В самом деле, чего он добился: университет окончил плохо, воинскую повинность отбыл плохо, Академию бросил из-за своего выдающегося таланта и в результате остался на бобах. А ведь столько блестящих надежд было!
И теперь вот. После удачных росписей в Кирилловской церкви ему не поручили ни одной серьезной работы во Владимирском соборе, роскошном храме, гордо возвышающемся в центре Киева. Ему доверили писать только какие-то орнаменты. Врубель говорил, что его преследуют несправедливость и неудачи. Насчет последнего отец не сомневался, в первое же верил плохо. Между тем Врубель говорил правду.
И, уезжая из Киева, Серов решил, что при первом же удобном случае он перетянет Врубеля в Москву, в Абрамцево – к Мамонтову.
Окрыленный первым успехом, Серов решил попытаться написать большой парадный портрет.
Приближался юбилей композиторской деятельности его отца, двадцатипятилетие его первой оперы, и администрация Мариинского театра готовилась к постановке «Юдифи». Валентина Семеновна написала воспоминания о своем покойном муже, собрала из старых газет и журналов и подготовила к печати сборник его критических статей.

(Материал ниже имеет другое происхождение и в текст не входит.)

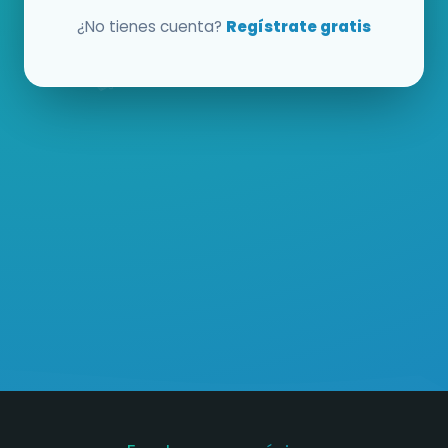
¿No tienes cuenta?
Regístrate gratis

Валентин Серов решил отметить юбилей отца большим парадным портретом и выставить его в Мариинском театре в день премьеры. Он поселился в Петербурге, куда приехала и его мать, и вместе с ней деятельно занялся сбором материала. Разыскал в Апраксином дворе конторку, такую, как была у отца, стоя у которой он оркестровал «Рогнеду» в ту ночь, когда родился его сын. Собрал вещи, принадлежавшие отцу, с помощью матери воссоздал обстановку, в которой работал Александр Николаевич. Установил в глубине комнаты книжные шкафы, расставил на полочках статуэтки, посреди комнаты поставил конторку, наколол на нее старые афиши, на круглый стол бросил небрежно листы нотной бумаги и раскрытую книгу…

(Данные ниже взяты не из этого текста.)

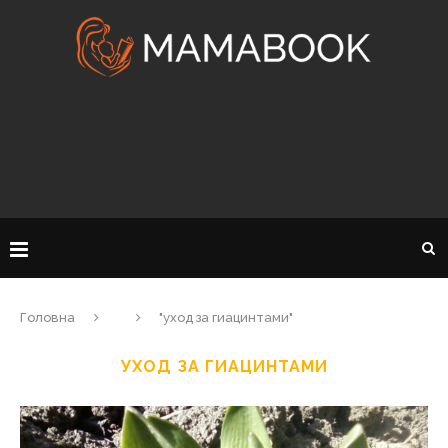
Головна
"уход за гиацинтами"
УХОД ЗА ГИАЦИНТАМИ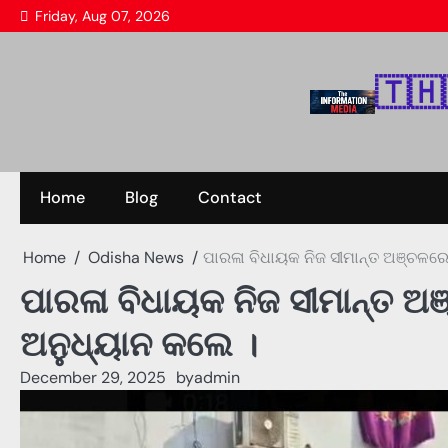
Skip
Friday, Aug 07, 2026
to
content
🇹‌🇭‌
Home
Blog
Contact
Home
Odisha News
ପାରଳା ବିଧାୟକ ନିଜ ସୀମାନ୍ତ ଅଞ୍ଚଳରେ 
ପାରଳା ବିଧାୟକ ନିଜ ସୀମାନ୍ତ ଅଞ୍
ଅନୁଧ୍ୟାନ କଲେ ।
December 29, 2025
by
admin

Но не было главного. Не было человека. Отца он помнил плохо. В Третьяковской галерее он сделал акварельную копию с его портрета работы Келлера, но это не помогло. Писать было трудно, он совсем не мог писать без натуры. Он сам оделся в костюм отца, стал заложив ногу за ногу, как, помнилось ему, виделось, словно в тумане, приплывшем из далеких лет, стоял отец, когда задумывался вдруг среди работы, небрежно сунул в оттопыренный карман пиджака носовой платок и так сфотографировался. Но все же это было совсем не то; работа не клеилась.